Bangka Tengah ,Provinsi Bangka Belitung — Kasus dugaan alih fungsi kawasan Hutan Lindung Beriga di Kabupaten Bangka Tengah memicu perhatian luas masyarakat. Seorang warga bernama Amen Trubus diduga membuka lahan kelapa sawit di area yang termasuk zona hutan lindung. Aktivitas ini menimbulkan kekhawatiran akan potensi kerusakan ekosistem serta dugaan pelanggaran terhadap peraturan kehutanan.
Namun demikian, Amen Trubus membantah tuduhan tersebut. Ia mengklaim bahwa kebun sawit miliknya merupakan warisan keluarga yang telah ada jauh sebelum wilayah tersebut dinyatakan sebagai kawasan hutan lindung.

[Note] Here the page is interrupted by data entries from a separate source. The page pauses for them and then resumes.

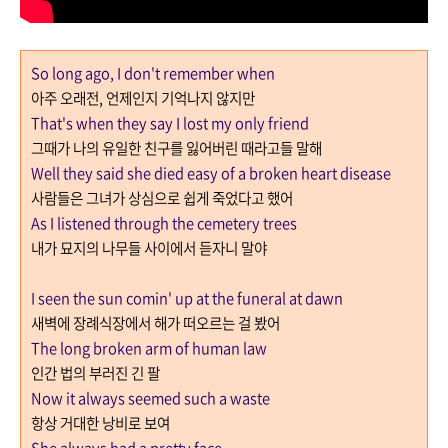
So long ago, I don't remember when
아주 오래전
,
언제인지 기억나지 않지만
That's when they say I lost my only friend
그때가 나의 유일한 친구를 잃어버린 때라고들 말해
Well they said she died easy of a broken heart disease
사람들은 그녀가 상심으로 쉽게 죽었다고 했어
As I listened through the cemetery trees
내가 묘지의 나무들 사이에서 듣자니 말야
I seen the sun comin' up at the funeral at dawn
새벽에 장례식장에서 해가 떠오르는 걸 봤어
The long broken arm of human law
인간 법의 부러진 긴 팔
Now it always seemed such a waste
항상 거대한 낭비로 보여
She always had a pretty face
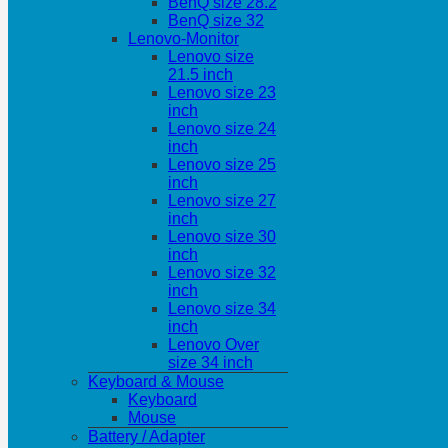
BenQ size 28.2
BenQ size 32
Lenovo-Monitor
Lenovo size
21.5 inch
Lenovo size 23
inch
Lenovo size 24
inch
Lenovo size 25
inch
Lenovo size 27
inch
Lenovo size 30
inch
Lenovo size 32
inch
Lenovo size 34
inch
Lenovo Over
size 34 inch
Keyboard & Mouse
Keyboard
Mouse
Battery / Adapter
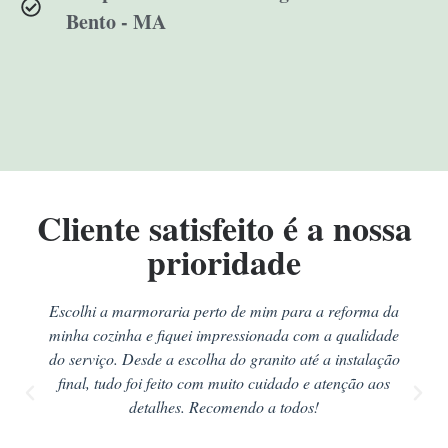
Bento - MA
Cliente satisfeito é a nossa
prioridade
Escolhi a marmoraria perto de mim para a reforma da
minha cozinha e fiquei impressionada com a qualidade
do serviço. Desde a escolha do granito até a instalação
final, tudo foi feito com muito cuidado e atenção aos
detalhes. Recomendo a todos!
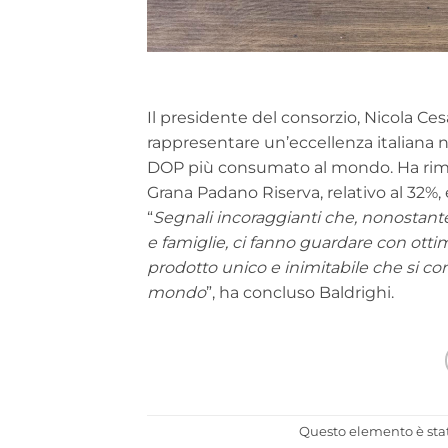
Il presidente del consorzio, Nicola Ces
rappresentare un’eccellenza italiana 
DOP più consumato al mondo. Ha rimar
Grana Padano Riserva, relativo al 32%,
“
Segnali incoraggianti che, nonostante 
e famiglie, ci fanno guardare con ott
prodotto unico e inimitabile che si c
mondo
”, ha concluso Baldrighi.
Questo elemento è stat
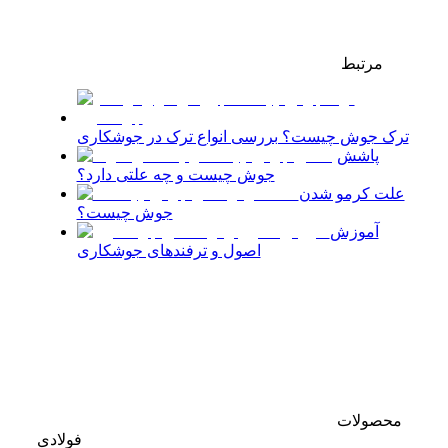
مرتبط
ترک جوش چیست؟ بررسی انواع ترک در جوشکاری
پاشش
جوش چیست و چه علتی دارد؟
علت کرمو شدن
جوش چیست؟
آموزش
اصول و ترفندهای جوشکاری
محصولات
فولادی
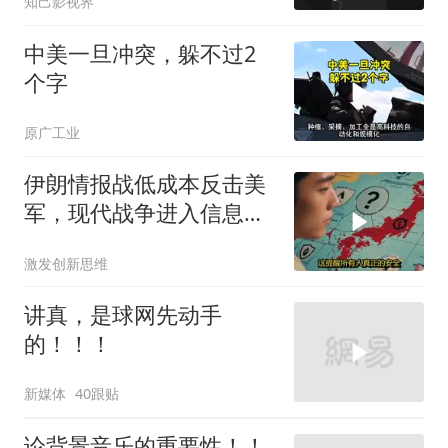
知己影视界
中美一旦冲突，躲不过2
个字
原广工业
伊朗情报战低成本反击美
军，现代战争进入信息战
新阶段
激发创新思维
讲真，是球网先动手
的！！！
新媒体
40跟贴
论背景音乐的重要性！！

Ia merasa telah dirugikan akibat kebijakan pemerintah yang menetapkan kebunnya masuk ke dalam peta kawasan hutan tanpa sosialisasi maupun proses verifikasi.
Menanggapi peristiwa ini, Nurman Suseno, Wakil Ketua LSM Rakyat Indonesia Berdaya perwakilan Provinsi Bangka Belitung, menyerukan agar penyelesaian kasus ini dilakukan secara adil dan berbasis hukum serta memperhatikan prinsip keadilan sosial.
“Jika benar lahan tersebut telah dikelola masyarakat sejak lama dan tiba-tiba ditetapkan sebagai kawasan hutan lindung tanpa proses yang partisipatif, maka negara harus bertanggung jawab. Namun, jika ada penguasaan baru tanpa izin di kawasan lindung, itu melanggar UU No. 41 Tahun 1999 tentang Kehutanan dan harus diproses hukum,” tegasnya.
Nurman menekankan bahwa penyelesaian kasus serupa tidak cukup hanya melalui pendekatan hukum semata, tetapi juga perlu mempertimbangkan sejarah penguasaan lahan dan perlindungan terhadap masyarakat adat atau lokal yang telah lama bergantung pada lahan tersebut untuk kehidupan mereka.
Nurman menyarankan pemerintah pusat dan daerah untuk:
1. Membentuk Tim Verifikasi Lintas Sektor – Melibatkan Dinas Kehutanan, ATR/BPN, akademisi, LSM, serta tokoh masyarakat guna menelusuri sejarah penggunaan lahan.
2. Mendorong Reforma Agraria dan Perhutanan Sosial – Jika terbukti masyarakat sudah mengelola lahan sebelum penetapan kawasan hutan, program seperti TORA (Tanah Objek Reforma Agraria) dan perhutanan sosial bisa menjadi solusi legal dan berkeadilan.
3. Merevisi Peta Kawasan Secara Transparan – Pemerintah perlu membuka akses informasi mengenai penetapan kawasan hutan dan memberi ruang keberatan bagi masyarakat terdampak sebelum status ditetapkan secara final.
Nurman juga menyatakan bahwa pihaknya dari LSM Rakyat Indonesia Berdaya akan mengawal proses ini dan siap menjadi penghubung antara masyarakat dan pemangku kepentingan guna memastikan penyelesaian yang adil dan berkelanjutan.